Am Welt-Psoriasistag am 29. Oktober informierten die Österreichische Gesellschaft für Dermatologie und Venerologie (ÖGDV) gemeinsam mit der Selbsthilfegruppe PSO Austria über die Erkrankung. Mit dem Awarness-Event „Zum aus der Haut fahren“ wurde auf die Bedürfnisse betroffener Jugendlicher aufmerksam gemacht. Die ÖGDV fordert den Ausbau von Patientenschulungen und die Etablierung eines Patientenregisters.

Durch ein großes Angebot an unterschiedlichen Lokal- und systemischen Therapien kann die Psoriasis gelindert und eine langfristige Erscheinungsfreiheit erzielt werden. „Neben der Therapiebegleitung durch den behandelnden Dermatologen sollte, besonders bei chronischen Verlaufsformen, eine regelmäßige psychologische Betreuung in Betracht gezogen werden“, mahnte Prof.

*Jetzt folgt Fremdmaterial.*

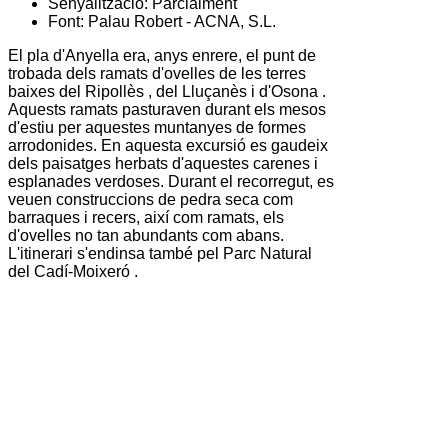
Senyalització:
Parcialment
Font:
Palau Robert - ACNA, S.L.
El
pla d'Anyella
era, anys enrere, el punt de
trobada dels ramats d'ovelles de les terres
baixes del
Ripollès
, del
Lluçanès
i d'
Osona
.
Aquests ramats pasturaven durant els mesos
d'estiu per aquestes muntanyes de formes
arrodonides. En aquesta excursió es gaudeix
dels paisatges herbats d'aquestes carenes i
esplanades verdoses. Durant el recorregut, es
veuen construccions de pedra seca com
barraques i recers, així com ramats, els
d'ovelles no tan abundants com abans.
L'itinerari s'endinsa també pel
Parc Natural
del Cadí-Moixeró
.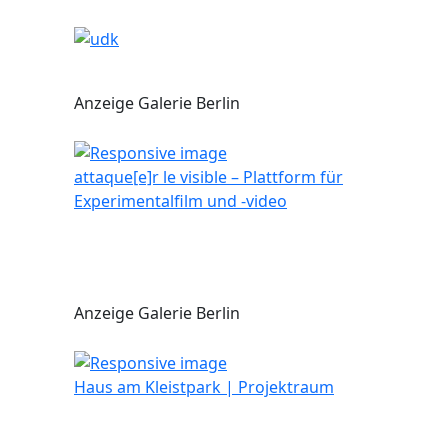
Anzeige Galerie Berlin
attaque[e]r le visible – Plattform für
Experimentalfilm und -video
Anzeige Galerie Berlin
Haus am Kleistpark | Projektraum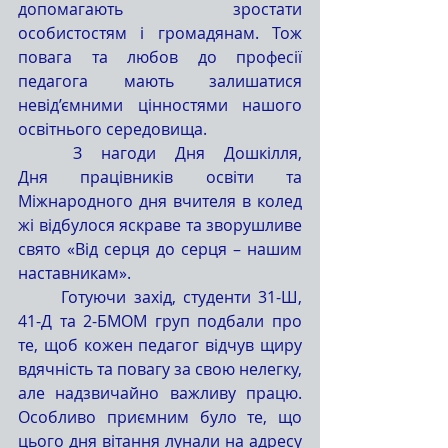
допомагають зростати 
особистостям і громадянам. Тож 
повага та любов до професії 
педагога мають залишатися 
невід’ємними цінностями нашого 
освітнього середовища.
	З нагоди Дня Дошкілля, 
Дня працівників освіти та 
Міжнародного дня вчителя в колед
жі відбулося яскраве та зворушливе 
свято «Від серця до серця – нашим 
наставникам».
	Готуючи захід, студенти 31-Ш, 
41-Д та 2-БМОМ груп подбали про 
те, щоб кожен педагог відчув щиру 
вдячність та повагу за свою нелегку, 
але надзвичайно важливу працю. 
Особливо приємним було те, що 
цього дня вітання лунали на адресу 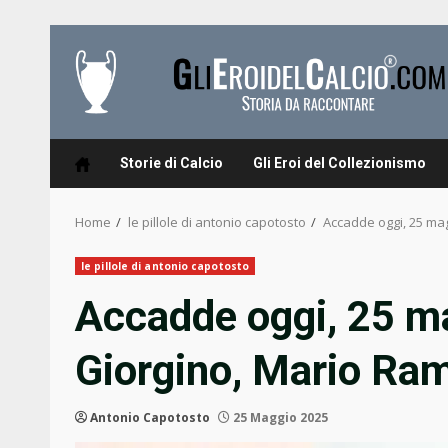
Skip
to
content
Storie di Calcio
Gli Eroi del Collezionismo
Home
le pillole di antonio capotosto
Accadde oggi, 25 mag
le pillole di antonio capotosto
Accadde oggi, 25 m
Giorgino, Mario Rami
Antonio Capotosto
25 Maggio 2025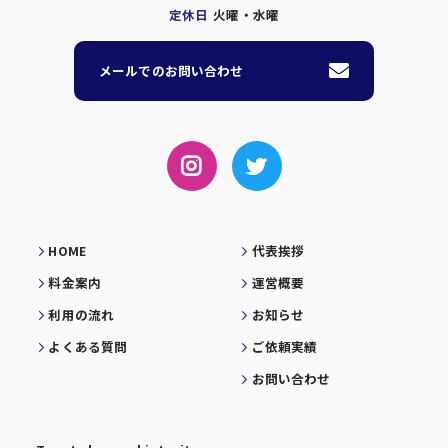
定休日
火曜・水曜
メールでのお問い合わせ
HOME
代表挨拶
料金案内
運営概要
利用の流れ
お知らせ
よくある質問
ご依頼実績
お問い合わせ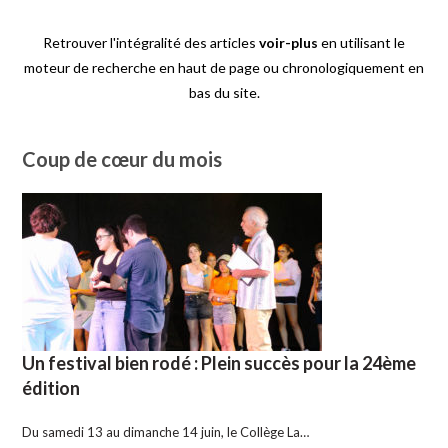
Retrouver l'intégralité des articles
voir-plus
en utilisant le
moteur de recherche en haut de page ou chronologiquement en
bas du site.
Coup de cœur du mois
Un festival bien rodé : Plein succès pour la 24ème
édition
Du samedi 13 au dimanche 14 juin, le Collège La…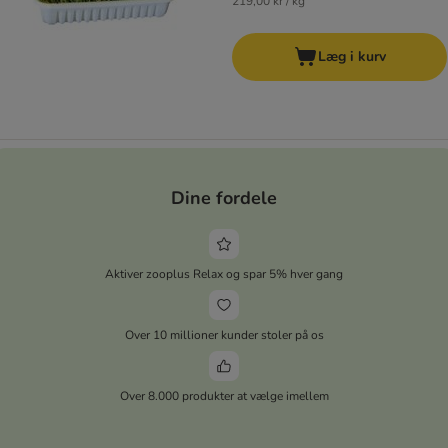
219,00 kr / kg
Læg i kurv
Dine fordele
Aktiver zooplus Relax og spar 5% hver gang
Over 10 millioner kunder stoler på os
Over 8.000 produkter at vælge imellem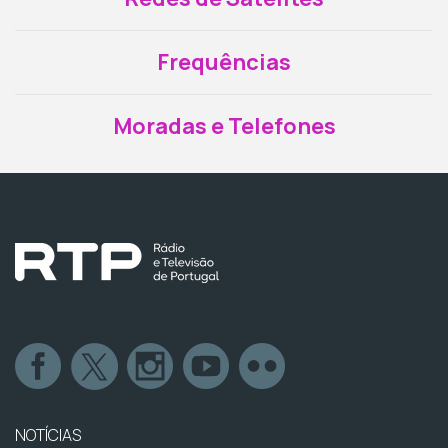
Frequências
Moradas e Telefones
NOTÍCIAS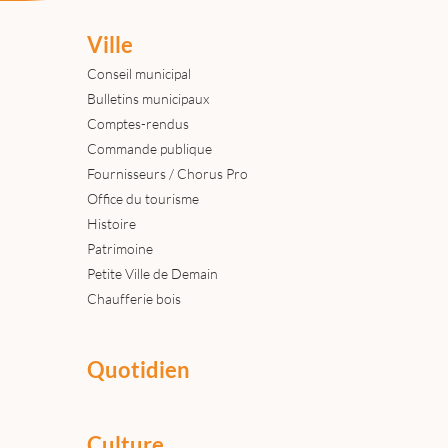
Ville
Conseil municipal
Bulletins municipaux
Comptes-rendus
Commande publique
Fournisseurs / Chorus Pro
Office du tourisme
Histoire
Patrimoine
Petite Ville de Demain
Chaufferie bois
Quotidien
Culture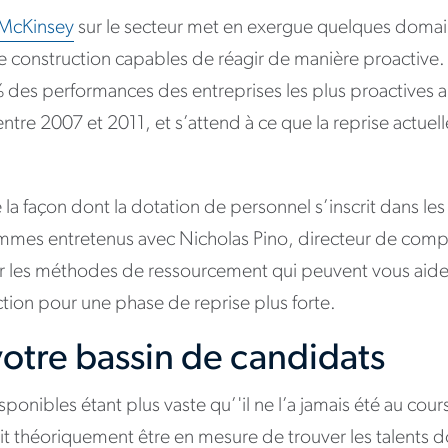
 McKinsey
sur le secteur met en exergue quelques doma
de construction capables de réagir de manière proactive
des performances des entreprises les plus proactives au
tre 2007 et 2011, et s’attend à ce que la reprise actuel
 la façon dont la dotation de personnel s’inscrit dans le
mmes entretenus avec Nicholas Pino, directeur de compt
sur les méthodes de ressourcement qui peuvent vous aide
tion pour une phase de reprise plus forte.
votre bassin de candidats
sponibles étant plus vaste qu’'il ne l’a jamais été au cou
it théoriquement être en mesure de trouver les talents d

Dr. Beatrix Volc-Platzer, Vorstand der Dermatologischen Abteilung am Wiener SMZ Ost, Donauspital. „Durch die Wechselbeziehung zwischen Haut und Psyche kann sich eine emotionale Entlastung positiv auf das Hautbild auswirken.“

Wie eine vor kurzem durchgeführte Umfrage unter Psoriasis-Betroffenen ergeben hat, steht das psychische Befinden besonders bei jungen Menschen in enger Verbindung mit ihrer Erkrankung. „Personen mit Psoriasis weisen häufiger als Patienten mit anderen schweren Hauterkrankungen klinisch fassbare Merkmale einer Depression auf“, erläuterte Dr. Eva Lehner-Baumgartner, Klinische Psychologin, Gesundheitspsychologin und Verhaltenstherapeutin an der Dermatopsychologischen Ambulanz am Wiener AKH. Jeanette Ludwig (26) ist seit 13 Jahren betroffen und hat die Erfahrung gemacht, dass manche Ärzte nur das physische Hautbild zu therapieren versuchten und zu wenig mit Psychologen oder Psychotherapeuten zusammenarbeiten.

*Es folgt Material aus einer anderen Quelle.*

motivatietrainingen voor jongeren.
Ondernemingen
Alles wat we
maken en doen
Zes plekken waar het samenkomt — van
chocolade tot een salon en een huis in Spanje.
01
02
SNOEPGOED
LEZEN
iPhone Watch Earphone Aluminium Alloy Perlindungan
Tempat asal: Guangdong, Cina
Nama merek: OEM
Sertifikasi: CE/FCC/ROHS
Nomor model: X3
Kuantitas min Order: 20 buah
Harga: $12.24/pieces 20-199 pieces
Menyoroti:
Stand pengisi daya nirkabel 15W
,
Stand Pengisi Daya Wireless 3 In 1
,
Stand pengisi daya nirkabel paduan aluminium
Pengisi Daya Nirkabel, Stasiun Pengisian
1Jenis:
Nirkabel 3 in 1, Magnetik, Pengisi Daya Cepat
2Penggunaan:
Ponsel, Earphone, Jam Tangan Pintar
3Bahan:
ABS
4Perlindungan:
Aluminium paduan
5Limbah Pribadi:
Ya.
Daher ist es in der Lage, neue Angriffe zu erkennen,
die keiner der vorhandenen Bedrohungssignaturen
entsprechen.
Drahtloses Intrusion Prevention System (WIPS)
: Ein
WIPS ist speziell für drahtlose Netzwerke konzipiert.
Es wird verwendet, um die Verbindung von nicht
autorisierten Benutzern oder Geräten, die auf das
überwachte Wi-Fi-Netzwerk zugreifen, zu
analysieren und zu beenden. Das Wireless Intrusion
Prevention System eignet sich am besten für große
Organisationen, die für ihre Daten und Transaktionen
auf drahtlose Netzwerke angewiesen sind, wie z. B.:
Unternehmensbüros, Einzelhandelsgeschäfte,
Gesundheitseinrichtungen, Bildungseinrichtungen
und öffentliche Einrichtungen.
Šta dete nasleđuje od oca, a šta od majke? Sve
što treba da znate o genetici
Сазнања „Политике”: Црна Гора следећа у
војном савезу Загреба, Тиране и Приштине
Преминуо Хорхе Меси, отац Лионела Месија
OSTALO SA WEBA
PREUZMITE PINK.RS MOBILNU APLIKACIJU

Ein Ansatzpunkt, um diesem Mangel zu begegnen, sind Patientenschulungen, wie sie für Neurodermitisbetroffene bereits erfolgreich angeboten werden konnten. Die ÖGDV will solche Schulungen in Zukunft forcieren und verstärkt anbieten. Ein weiteres wichtiges Ziel der ÖGDV ist die Etablierung eines Psoriasisregisters, in dem Informationen über den langfristigen Behandlungsverlauf und die Begleiterkrankungen erfasst werden. Ein entsprechendes Modell gibt es in Deutschland. „Es wäre sinnvoll, auch in Österreich an dieses Register anzuknüpfen“, hielt Volc-Platzer fest.

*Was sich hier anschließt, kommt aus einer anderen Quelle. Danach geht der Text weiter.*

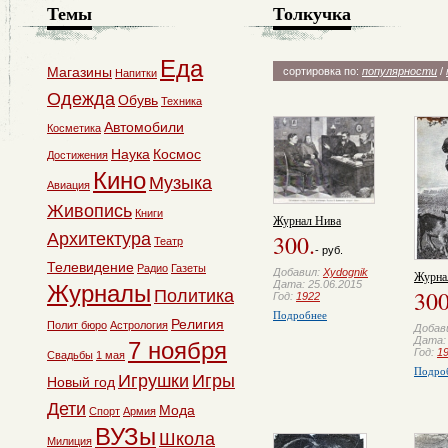
Темы
Толкучка
Еда
Магазины
сортировка по:
популярности
/
Напитки
Одежда
Обувь
Техника
Автомобили
Косметика
Наука
Космос
Достижения
Кино
Музыка
Авиация
Живопись
Книги
Журнал Нива
Архитектура
300.
Театр
- руб.
Телевидение
Радио
Газеты
Добавил:
Xydognik
Журна
Дата: 25.06.2015
Журналы
300
Политика
Год:
1922
Подробнее
Религия
Полит бюро
Астрология
Добав
Дата: 
7 ноября
Год:
1
Свадьбы
1 мая
Подро
Игрушки
Игры
Новый год
Дети
Мода
Спорт
Армия
ВУЗы
Школа
Милиция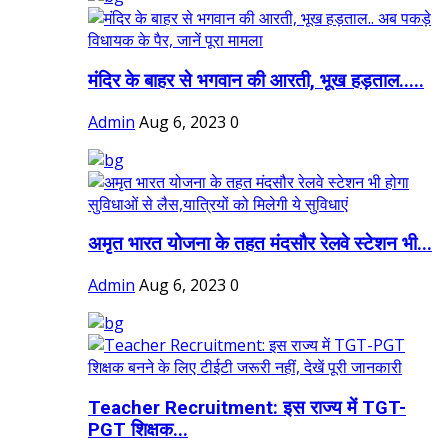
मंदिर के बाहर से भगवान की आरती, भूख हड़ताल.....
Admin
Aug 6, 2023
0
अमृत भारत योजना के तहत मंदसौर रेलवे स्टेशन भी...
Admin
Aug 6, 2023
0
Teacher Recruitment: इस राज्य में TGT-
PGT शिक्षक...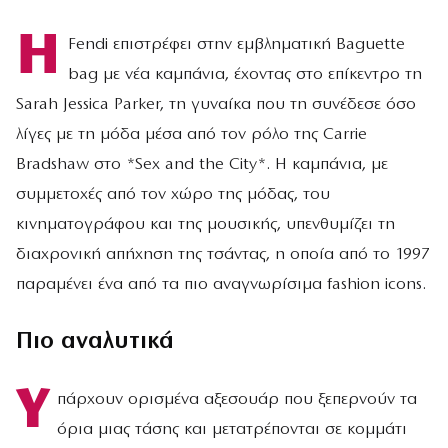
Η
Fendi επιστρέφει στην εμβληματική Baguette
bag με νέα καμπάνια, έχοντας στο επίκεντρο τη
Sarah Jessica Parker, τη γυναίκα που τη συνέδεσε όσο
λίγες με τη μόδα μέσα από τον ρόλο της Carrie
Bradshaw στο *Sex and the City*. Η καμπάνια, με
συμμετοχές από τον χώρο της μόδας, του
κινηματογράφου και της μουσικής, υπενθυμίζει τη
διαχρονική απήχηση της τσάντας, η οποία από το 1997
παραμένει ένα από τα πιο αναγνωρίσιμα fashion icons.
Πιο αναλυτικά
Υ
πάρχουν ορισμένα αξεσουάρ που ξεπερνούν τα
όρια μιας τάσης και μετατρέπονται σε κομμάτι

Um die Bevölkerung für die Bedürfnisse von Psoriatikern zu sensibilisieren, wurde in einer Tanzperformance unter der künstlerischen Leitung des ehemaligen Choreographen der Wiener Staatsoper, Christian Tichy, versucht, den Zuschauern das Gefühl zu vermitteln, wie sich ein Patient mit Psoriasis in seiner Haut fühlt. Gepeinigte Haut aus künstlerischer Sicht haben fünf österreichische Malerinnen und Maler dargestellt. Sie behandelten eine Leinwand wie Haut, die gekratzt und malträtiert wurde.